Insured appealed the circuit court's grant of judgment on the pleadings to Broker on Insured's claims that Broker violated a fiduciary duty of loyalty to Insured by not disclosing that Broker received contingent commissions from Insurers for directing Insured's business to them and that Broker kept all interest earned on the premiums Insured sent it between the time Broker received them and the time they were forwarded to the Insurers. In addition, Insured argued that Broker breached a duty to find it the least costly policy possible. The Supreme Court reversed, holding (1) brokers do not have a duty to find insureds the lowest possible cost insurance available to meet their needs; (2) Missouri law specifically authorizes a broker to receive commissions from the insurer and to deposit premiums in an account pending their payment to the insurer or refund to the insured; but (3) the trial court erred by dismissing the petition because it could not be said as a matter of law that Emerson could not recover on one or more of its claims. Remanded.

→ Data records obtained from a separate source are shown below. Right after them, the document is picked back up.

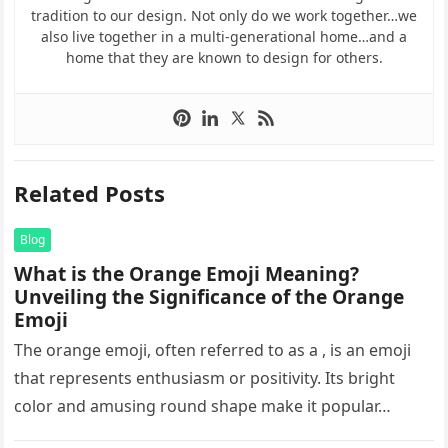
tradition to our design. Not only do we work together…we
also live together in a multi-generational home…and a
home that they are known to design for others.
Related Posts
Blog
What is the Orange Emoji Meaning?
Unveiling the Significance of the Orange
Emoji
The orange emoji, often referred to as a , is an emoji
that represents enthusiasm or positivity. Its bright
color and amusing round shape make it popular…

Hestead v. CNA Supply dba Western Surety Co.
In April and June of 2008, Best of the Best Auto Sales, Inc. purchased seven vehicles from Dealers Auto Auction of Idaho and Brasher's Idaho Auto Auction with checks that were returned for insufficient funds. As a result, Dealers and Brasher refused to provide Best of the Best with the titles to the vehicles. Best of the Best then sold the vehicles to Idaho consumers without providing them with titles. Dealers and Brasher filed claims with CNA Surety d/b/a Western Surety Company which acted as a surety for a "$20,000 Vehicle/Vessel Dealer Bond." Best of the Best was the principal. Upon Best of the Best's failure to provide evidence or defenses for Dealers' and Brasher's claims, Western Surety alleged that it lawfully settled those claims in good faith upon the condition that the consumers received their titles, even though they were not based on final judgments. Plaintiff Nick Hestead submitted his claim, which was based on a final judgment. Plaintiff's claim involved fraud and fraudulent representation concerning a separate vehicle that he purchased from Best of the Best that was previously branded a lemon in California. Western Surety responded by asserting that the Dealer Bond was exhausted. Plaintiff contended that the plain meaning of I.C. 49-1610(4) provides that his claim should be given priority because it was submitted thirty days after a final judgment was entered, unlike Dealers' and Brasher's claims. Western Surety asserted that the plain meaning of I.C. 41-1839(3) permits sureties to settle Dealer Bond claims in good faith. Upon review, the Supreme Court found that the payments on the surety bond were lawfully made in good faith pursuant to I.C. 49-1610(1) and I.C. 41-1839(3) because Dealers' and Brasher's claims were undisputed and supported by competent evidence.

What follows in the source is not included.